Die Handlung wechselt zwischen Bonn und Teheran, und genau diese Verflechtung von innerdeutscher Politik und internationalen Umbrüchen verleiht dem Roman Tiefe. Die Freundinnen Suzanne und Azadeh stehen nicht nur symbolisch, sondern real als Gegenpole und Spiegel für Catharina: Suzanne kämpft mit alltäglichen Erwartungen an Ehe, Mutterschaft und Karriere, Azadeh mit dem politischen Umbruch im Iran. Die drei Frauen verkörpern unterschiedliche Spielarten von Emanzipation und Freiheit – und die Herausforderungen, die damit verbunden sind.
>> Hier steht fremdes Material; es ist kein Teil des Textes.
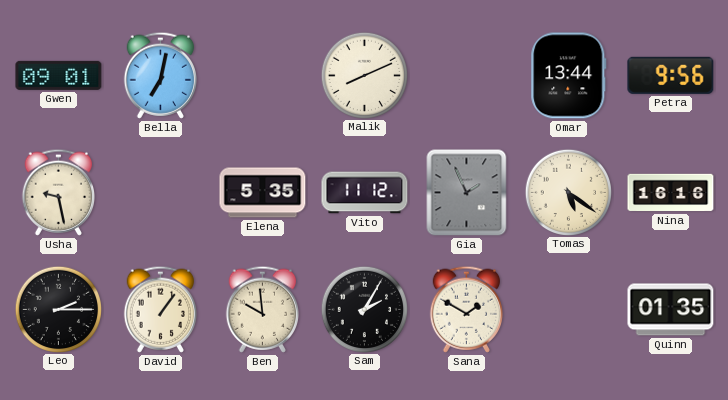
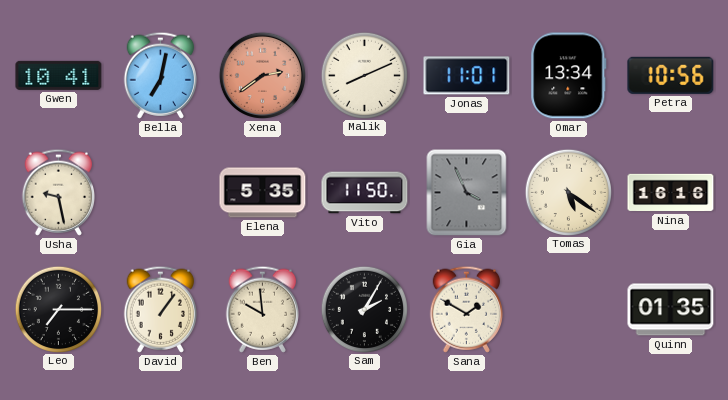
Gwen: 09:01 -> 10:41
Xena: none -> 2:39
Jonas: none -> 11:01
Omar: 13:44 -> 13:34
Petra: 9:56 -> 10:56
Vito: 11:12 -> 11:50
Gia: 1:56 -> 3:56
Leo: 2:15 -> 7:15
Sprachlich gelingt Specht vieles: Der historische Hintergrund wird lebendig, die Atmosphäre der späten Siebzigerjahre – in Bonn wie auch in Teheran – spürt man in Mode, Musik, Medien und gesellschaftlichen Konventionen. Der Schreibstil ist flüssig, mitunter elegant und oft eindrucksvoll in politischen Szenen – etwa im Bundestag oder bei diplomatischen Begegnungen. Man spürt, wie wenig Frauen damals zugetraut wurde, und wie sehr sie mit doppelten Standards zurechtkommen müssen.
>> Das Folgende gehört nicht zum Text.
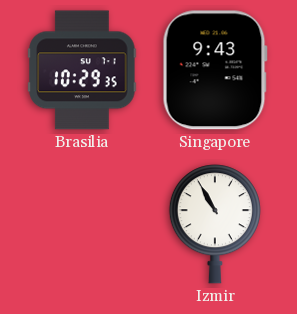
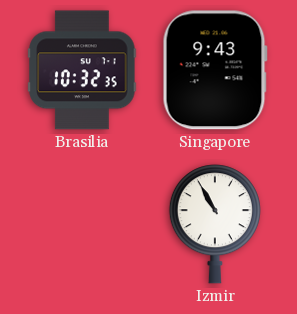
Brasilia: 10:29 -> 10:32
Bei allem Lob aber auch Kritikpunkte: Die Figuren, insbesondere die Nebenfiguren, sind zahlreich – nicht alle entfalten ihr Potenzial. Einige Perspektivwechsel lenken vom zentralen Strang ab, ohne dass sie immer neuen Erkenntnisgewinn bringen. Ebenso könnte man sich mehr realpolitische Tiefe wünschen: Details zu außenpolitischen Entscheidungen, Machtmechanismen und Parteistrategien bleiben manchmal eher skizzenhaft. Der Fokus liegt stark auf emotionalen und persönlichen Dimensionen, weniger auf der politischen Theorie oder Analytik. Auch endet die Erzählung abrupt; ein Epilog oder ein Blick in die Zukunft hätte das Ganze abgerundet.
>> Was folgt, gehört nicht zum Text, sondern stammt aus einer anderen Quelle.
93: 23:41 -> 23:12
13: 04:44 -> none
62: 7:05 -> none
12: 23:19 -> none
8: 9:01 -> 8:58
Insgesamt besticht der Roman durch sein Thema, die starke weibliche Hauptfigur, seinen historischen Rahmen und die Frage nach Gleichberechtigung – und macht deutlich, wie aktuell vieles davon noch immer ist. Ein lohnender Roman für alle, die starke Charaktere, politisches Drama und ein gutes Stück feministischer Zeitgeist schätzen.